Don't forget the regulations
Now you'll probably need a fishing license to go spearfishing (check the restrictions in your state), and make sure you do a little research on locations first. Certain areas can be off-limits, but most coastal areas will have spots you can go hunt. You can go spearfishing in fresh water too, but there are usually more restrictions on the types of fish you can take, and also seasons to follow. Make sure you know the rules before you get yourself in trouble, and face large fines.
Gearing up to go spearfishing
If you've ever been snorkeling before, spearfishing is pretty much the same thing. You've got a pair of flippers, and a snorkel and a mask. Perhaps even a wetsuit if the water's a little cold. And of course, a speargun. Now there's much more spearfishing gear you can buy, but these are the basics you need to get in the water and start hunting fish.
How a speargun works
A speargun is a weapon designed to shoot a spear underwater. It's got a band that's kind of like a slingshot, which you stretch down and "click" into place to load the speargun. Then it's just a matter of finding a fish to shoot, diving underwater and swimming close, turning off the safety and firing your speargun. The shaft will shoot forward, hopefully impale your target fish, and you can reel it in. The speargun I used, had about 4 to 5 feet of range, which was plenty for me to land a couple of fish.
Where to go spearfishing
The first thing I noticed once I got in the water was just how many fish I saw. It was incredible. I wasn't sitting on the sidelines hoping for a bite on my line. Or wasting hours and going hungry at the end of an unsuccessful day fishing. I was right down there with the fish, armed with a speargun, and the pickings were good. You can spearfish anywhere there's water, but I found there were more fish along structures like the pylons of a jetty, or a man-made rock wall or reef. And they got bigger the deeper the water got.

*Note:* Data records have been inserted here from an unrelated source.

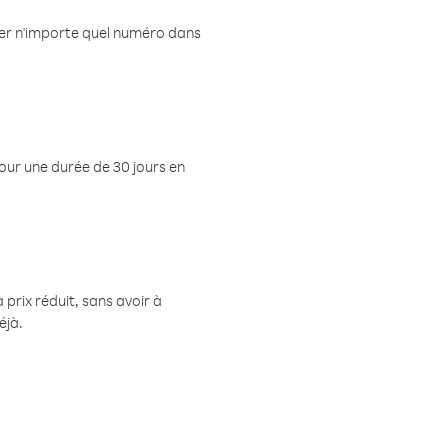
eler n'importe quel numéro dans
pour une durée de 30 jours en
prix réduit, sans avoir à
éjà.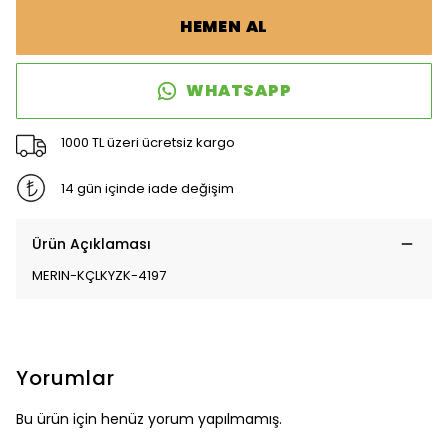
HEMEN AL
WHATSAPP
1000 TL üzeri ücretsiz kargo
14 gün içinde iade değişim
Ürün Açıklaması
MERIN-KÇLKYZK-4197
Yorumlar
Bu ürün için henüz yorum yapılmamış.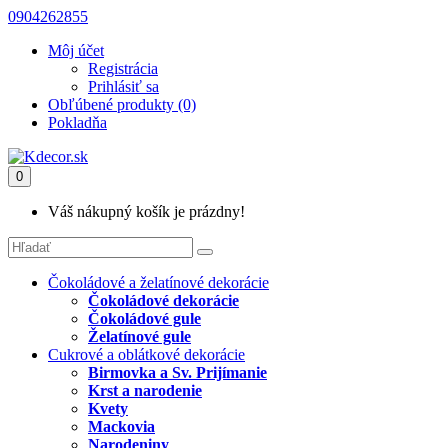
0904262855
Môj účet
Registrácia
Prihlásiť sa
Obľúbené produkty (0)
Pokladňa
0
Váš nákupný košík je prázdny!
Čokoládové a želatínové dekorácie
Čokoládové dekorácie
Čokoládové gule
Želatínové gule
Cukrové a oblátkové dekorácie
Birmovka a Sv. Prijímanie
Krst a narodenie
Kvety
Mackovia
Narodeniny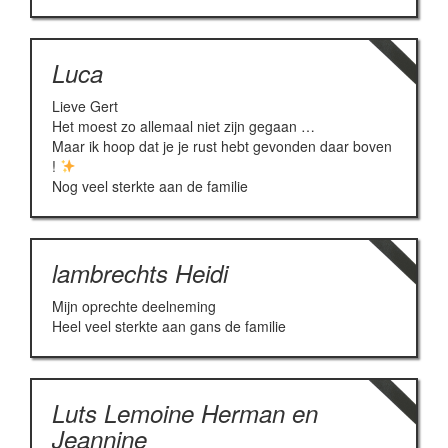
Luca
Lieve Gert
Het moest zo allemaal niet zijn gegaan …
Maar ik hoop dat je je rust hebt gevonden daar boven
!
Nog veel sterkte aan de familie
lambrechts Heidi
Mijn oprechte deelneming
Heel veel sterkte aan gans de familie
Luts Lemoine Herman en
Jeannine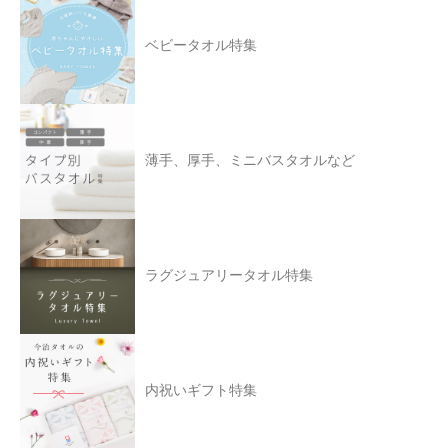
ベビータオル特集
薄手、厚手、ミニバスタオルなど
ラグジュアリータオル特集
内祝いギフト特集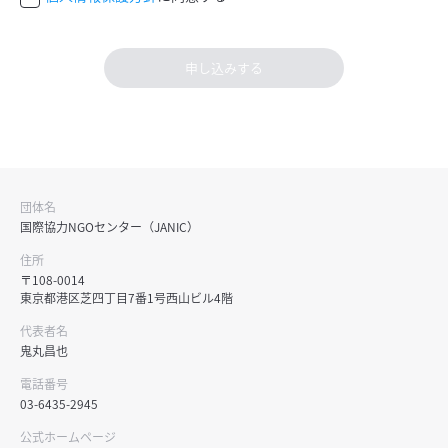
申し込みする
団体名
国際協力NGOセンター（JANIC）
住所
〒108-0014
東京都港区芝四丁目7番1号西山ビル4階
代表者名
鬼丸昌也
電話番号
03-6435-2945
公式ホームページ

Remember to stay safe in the water
I don't need to tell you that the ocean can be unsafe, and it goes without saying that anytime you're swimming you need to ensure you're not putting yourself in danger. Check the conditions before you go into the water, and if it looks choppy, rough, or there's a rip, don't risk it. Losing your life over a couple of fish isn't a smart idea, no matter how hungry you are when the SHTF.
How about sharks?
Ah, the big question. I didn't see any on the spearfishing trips I made, but that doesn't mean they're not there. My friend had a line and a float he used to hold our catch (he said it was to keep the fish away in case a shark came near), and recommended I use a similar setup if I start to go spearfishing on my own. You don't want to wrestle a shark for a fish. It's a fight you will lose.

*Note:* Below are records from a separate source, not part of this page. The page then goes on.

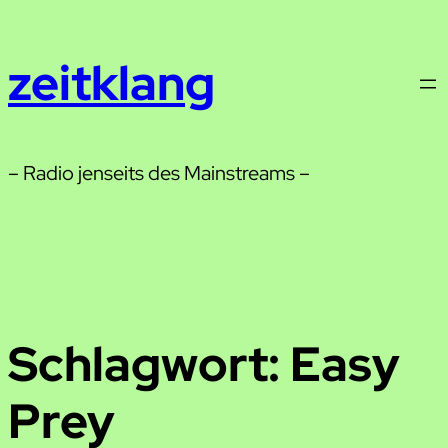
Zum
Inhalt
zeitklang
springen
– Radio jenseits des Mainstreams –
Schlagwort:
Easy
Prey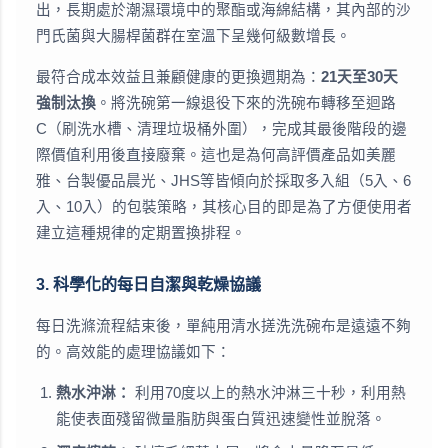
出，長期處於潮濕環境中的聚酯或海綿結構，其內部的沙
門氏菌與大腸桿菌群在室溫下呈幾何級數增長。
最符合成本效益且兼顧健康的更換週期為：
21天至30天
強制汰換
。將洗碗第一線退役下來的洗碗布轉移至迴路
C（刷洗水槽、清理垃圾桶外圍），完成其最後階段的邊
際價值利用後直接廢棄。這也是為何高評價產品如美麗
雅、台製優品晨光、JHS等皆傾向於採取多入組（5入、6
入、10入）的包裝策略，其核心目的即是為了方便使用者
建立這種規律的定期置換排程。
3. 科學化的每日自潔與乾燥協議
每日洗滌流程結束後，單純用清水搓洗洗碗布是遠遠不夠
的。高效能的處理協議如下：
熱水沖淋：
利用70度以上的熱水沖淋三十秒，利用熱
能使表面殘留微量脂肪與蛋白質迅速變性並脫落。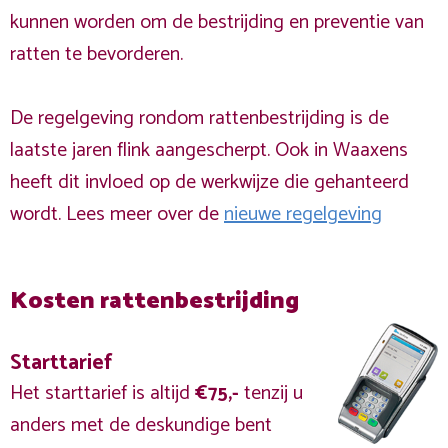
kunnen worden om de bestrijding en preventie van
ratten te bevorderen.
De regelgeving rondom rattenbestrijding is de
laatste jaren flink aangescherpt. Ook in Waaxens
heeft dit invloed op de werkwijze die gehanteerd
wordt. Lees meer over de
nieuwe regelgeving
Kosten rattenbestrijding
Starttarief
Het starttarief is altijd
€75,-
tenzij u
anders met de deskundige bent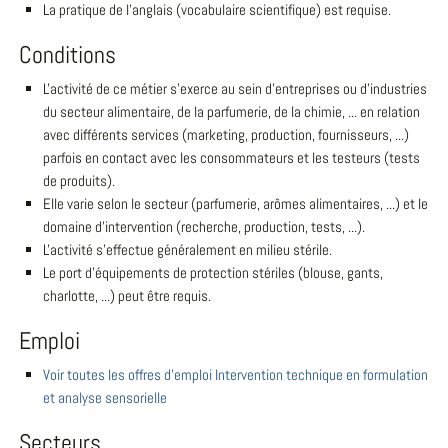
La pratique de l'anglais (vocabulaire scientifique) est requise.
Conditions
L'activité de ce métier s'exerce au sein d'entreprises ou d'industries
du secteur alimentaire, de la parfumerie, de la chimie, ... en relation
avec différents services (marketing, production, fournisseurs, ...)
parfois en contact avec les consommateurs et les testeurs (tests
de produits).
Elle varie selon le secteur (parfumerie, arômes alimentaires, ...) et le
domaine d'intervention (recherche, production, tests, ...).
L'activité s'effectue généralement en milieu stérile.
Le port d'équipements de protection stériles (blouse, gants,
charlotte, ...) peut être requis.
Emploi
Voir toutes les offres d'emploi Intervention technique en formulation
et analyse sensorielle
Secteurs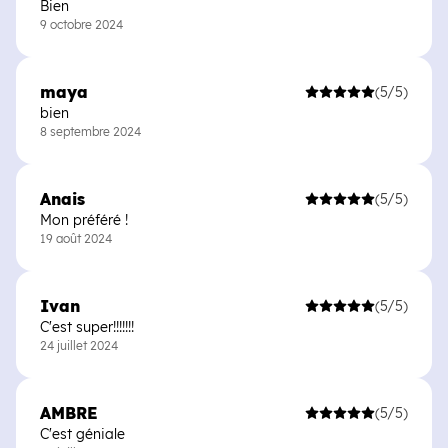
Bien
9 octobre 2024
maya
(5/5)
bien
8 septembre 2024
Anais
(5/5)
Mon préféré !
19 août 2024
Ivan
(5/5)
C'est super!!!!!!!
24 juillet 2024
AMBRE
(5/5)
C'est géniale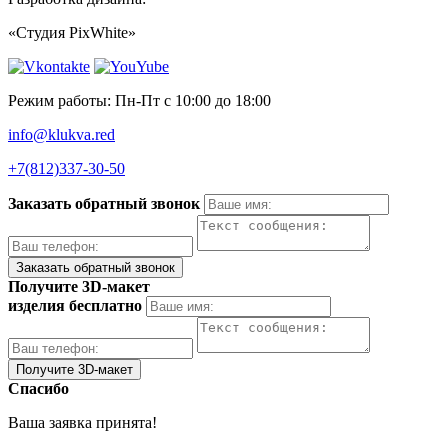
«Студия PixWhite»
Режим работы: Пн-Пт с 10:00 до 18:00
info@klukva.red
+7(812)337‑30-50
Заказать обратный звонок
Получите 3D-макет
изделия бесплатно
Спасибо
Ваша заявка принята!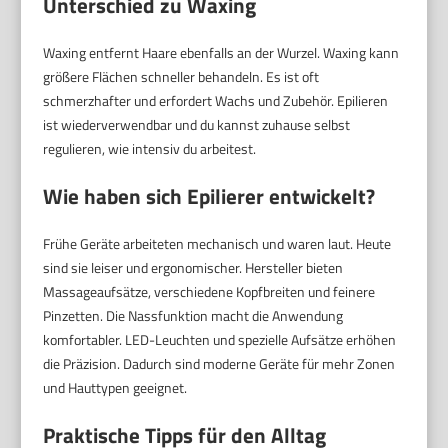
Unterschied zu Waxing
Waxing entfernt Haare ebenfalls an der Wurzel. Waxing kann
größere Flächen schneller behandeln. Es ist oft
schmerzhafter und erfordert Wachs und Zubehör. Epilieren
ist wiederverwendbar und du kannst zuhause selbst
regulieren, wie intensiv du arbeitest.
Wie haben sich Epilierer entwickelt?
Frühe Geräte arbeiteten mechanisch und waren laut. Heute
sind sie leiser und ergonomischer. Hersteller bieten
Massageaufsätze, verschiedene Kopfbreiten und feinere
Pinzetten. Die Nassfunktion macht die Anwendung
komfortabler. LED-Leuchten und spezielle Aufsätze erhöhen
die Präzision. Dadurch sind moderne Geräte für mehr Zonen
und Hauttypen geeignet.
Praktische Tipps für den Alltag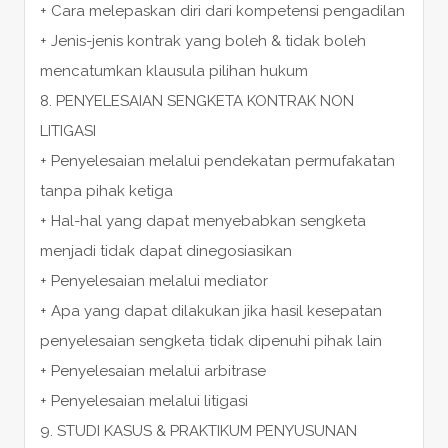
+ Cara melepaskan diri dari kompetensi pengadilan
+ Jenis-jenis kontrak yang boleh & tidak boleh
mencatumkan klausula pilihan hukum
8. PENYELESAIAN SENGKETA KONTRAK NON
LITIGASI
+ Penyelesaian melalui pendekatan permufakatan
tanpa pihak ketiga
+ Hal-hal yang dapat menyebabkan sengketa
menjadi tidak dapat dinegosiasikan
+ Penyelesaian melalui mediator
+ Apa yang dapat dilakukan jika hasil kesepatan
penyelesaian sengketa tidak dipenuhi pihak lain
+ Penyelesaian melalui arbitrase
+ Penyelesaian melalui litigasi
9. STUDI KASUS & PRAKTIKUM PENYUSUNAN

Hunting fish as a food source
This is where things get interesting. I averaged two fish on each spearfishing trip, as a complete beginner, flopping around in the water. Enough meat to feed my family every night. In a crisis, knowing how to go spearfishing is a key survival skill that will reliably put food on your table. When the supermarkets run dry, the people who know alternative ways to catch food will be the ones who thrive. Make sure it's you, and make sure you've got the gear, the expertise, and have put in the practice to bring home fish after fish as a food source,
Weaponizing your speargun when the SHTF
After the trip I bought my own speargun. I couldn't help it. I've yet to use it in the pond on my property, but I was playing around with it on the weekend and it occurred to me it's like a modified crossbow. Once I took the shooting line off (what connects the spear to the speargun), I went to the yard and made a few shots. My speargun launches the spear pretty accurately about 10-15 feet, and has a maximum range of about 35 to 40 feet. I did manage to slightly bend the shaft shooting it like this (which I'll need to replace before my next trip to the beach), but I realized a speargun could be a rather novel weapon once the SHTF. You'd only get one shot, but it may be enough to take on intruder in your home who intends you harm, if you've not got a tactical flashlight
or a can of pepper spray
handy. For anyone who lives near a source of water, like a lake or the beach, knowing how to go hunting in the water is an important survival skill. Buy a speargun and learn to catch fish after fish, and you'll never go hungry, even after the supermarket shelves are stripped bare.